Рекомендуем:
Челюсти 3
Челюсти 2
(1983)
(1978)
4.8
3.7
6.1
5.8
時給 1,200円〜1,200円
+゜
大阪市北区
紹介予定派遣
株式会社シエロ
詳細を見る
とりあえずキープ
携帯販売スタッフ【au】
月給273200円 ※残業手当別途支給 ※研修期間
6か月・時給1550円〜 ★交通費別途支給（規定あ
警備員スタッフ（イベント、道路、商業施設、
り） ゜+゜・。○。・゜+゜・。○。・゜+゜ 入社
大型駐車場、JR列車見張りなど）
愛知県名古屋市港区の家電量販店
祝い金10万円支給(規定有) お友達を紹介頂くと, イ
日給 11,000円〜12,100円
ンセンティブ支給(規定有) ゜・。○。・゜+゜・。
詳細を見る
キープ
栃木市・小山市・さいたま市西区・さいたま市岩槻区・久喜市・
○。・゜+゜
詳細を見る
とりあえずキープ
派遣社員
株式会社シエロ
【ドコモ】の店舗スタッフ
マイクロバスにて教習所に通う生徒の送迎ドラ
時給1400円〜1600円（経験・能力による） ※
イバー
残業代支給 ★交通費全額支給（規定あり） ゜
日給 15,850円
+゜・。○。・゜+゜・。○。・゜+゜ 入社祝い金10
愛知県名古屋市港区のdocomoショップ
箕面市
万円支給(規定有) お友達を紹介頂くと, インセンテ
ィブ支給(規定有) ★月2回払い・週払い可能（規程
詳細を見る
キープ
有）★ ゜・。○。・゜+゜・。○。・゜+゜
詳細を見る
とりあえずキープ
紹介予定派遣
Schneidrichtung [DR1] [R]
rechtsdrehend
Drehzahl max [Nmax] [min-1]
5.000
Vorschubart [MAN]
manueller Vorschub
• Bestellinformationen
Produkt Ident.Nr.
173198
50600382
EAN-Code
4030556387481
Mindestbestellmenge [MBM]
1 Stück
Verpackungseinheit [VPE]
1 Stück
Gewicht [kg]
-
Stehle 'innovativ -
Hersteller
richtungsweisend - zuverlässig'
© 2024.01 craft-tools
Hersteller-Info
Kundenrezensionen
* * *
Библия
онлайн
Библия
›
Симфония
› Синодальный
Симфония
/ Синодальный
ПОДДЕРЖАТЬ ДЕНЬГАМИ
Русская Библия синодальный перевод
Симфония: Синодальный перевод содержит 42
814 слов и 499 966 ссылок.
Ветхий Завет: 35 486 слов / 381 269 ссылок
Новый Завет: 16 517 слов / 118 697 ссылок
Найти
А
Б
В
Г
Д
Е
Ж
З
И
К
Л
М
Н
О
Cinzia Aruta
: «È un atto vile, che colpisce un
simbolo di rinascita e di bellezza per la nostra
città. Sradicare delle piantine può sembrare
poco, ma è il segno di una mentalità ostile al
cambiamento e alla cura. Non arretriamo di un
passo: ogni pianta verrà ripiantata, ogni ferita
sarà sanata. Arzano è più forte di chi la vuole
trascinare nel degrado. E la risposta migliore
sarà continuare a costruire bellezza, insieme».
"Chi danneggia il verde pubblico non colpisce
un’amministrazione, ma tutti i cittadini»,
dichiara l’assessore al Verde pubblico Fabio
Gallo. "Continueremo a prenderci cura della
* * *
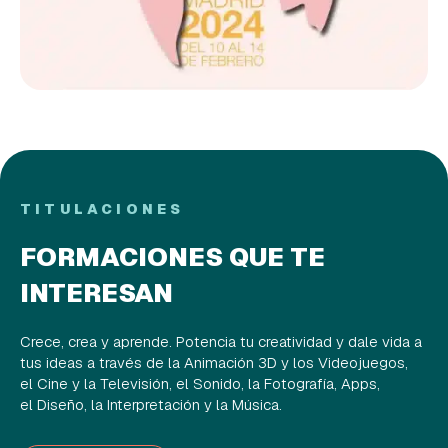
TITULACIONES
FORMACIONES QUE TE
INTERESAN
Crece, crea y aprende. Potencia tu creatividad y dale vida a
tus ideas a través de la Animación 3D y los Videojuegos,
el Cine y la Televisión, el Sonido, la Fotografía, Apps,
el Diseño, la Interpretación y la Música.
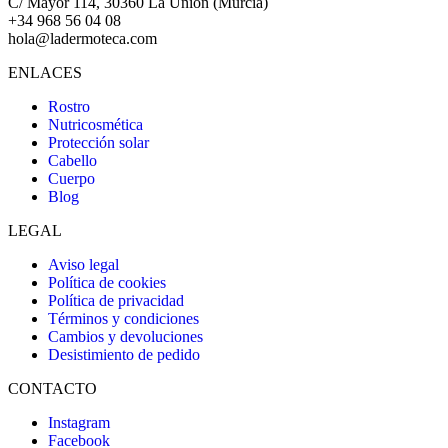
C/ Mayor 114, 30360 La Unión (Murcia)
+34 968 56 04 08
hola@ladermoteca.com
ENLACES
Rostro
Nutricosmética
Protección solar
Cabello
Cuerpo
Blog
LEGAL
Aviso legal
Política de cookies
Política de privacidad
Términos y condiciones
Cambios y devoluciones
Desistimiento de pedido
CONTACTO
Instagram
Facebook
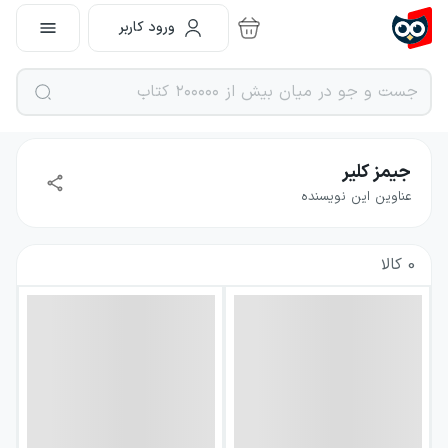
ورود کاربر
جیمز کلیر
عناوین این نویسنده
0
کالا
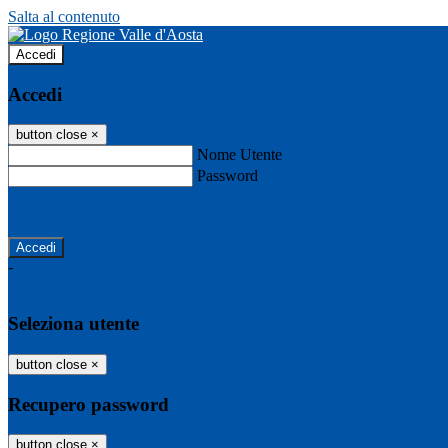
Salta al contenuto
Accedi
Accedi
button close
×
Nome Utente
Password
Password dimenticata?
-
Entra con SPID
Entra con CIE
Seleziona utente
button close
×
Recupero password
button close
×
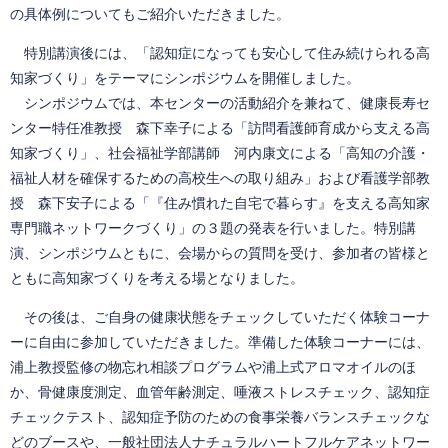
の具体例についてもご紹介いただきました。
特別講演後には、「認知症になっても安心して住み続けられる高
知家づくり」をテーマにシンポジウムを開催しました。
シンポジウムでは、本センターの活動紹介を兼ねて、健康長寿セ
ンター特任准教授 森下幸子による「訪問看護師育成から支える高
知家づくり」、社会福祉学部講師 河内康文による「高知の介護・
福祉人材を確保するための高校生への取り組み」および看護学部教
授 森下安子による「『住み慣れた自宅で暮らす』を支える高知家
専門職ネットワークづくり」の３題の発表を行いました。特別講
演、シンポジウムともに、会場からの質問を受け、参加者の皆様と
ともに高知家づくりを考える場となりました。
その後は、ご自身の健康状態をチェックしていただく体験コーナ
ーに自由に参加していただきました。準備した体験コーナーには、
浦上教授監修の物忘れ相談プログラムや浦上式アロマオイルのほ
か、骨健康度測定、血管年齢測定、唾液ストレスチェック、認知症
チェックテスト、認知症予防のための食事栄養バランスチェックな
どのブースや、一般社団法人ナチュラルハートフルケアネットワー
* * *
Task goal
Line count for the word "sarà": tally the lines in the records that include it and give only the result.

Your response
2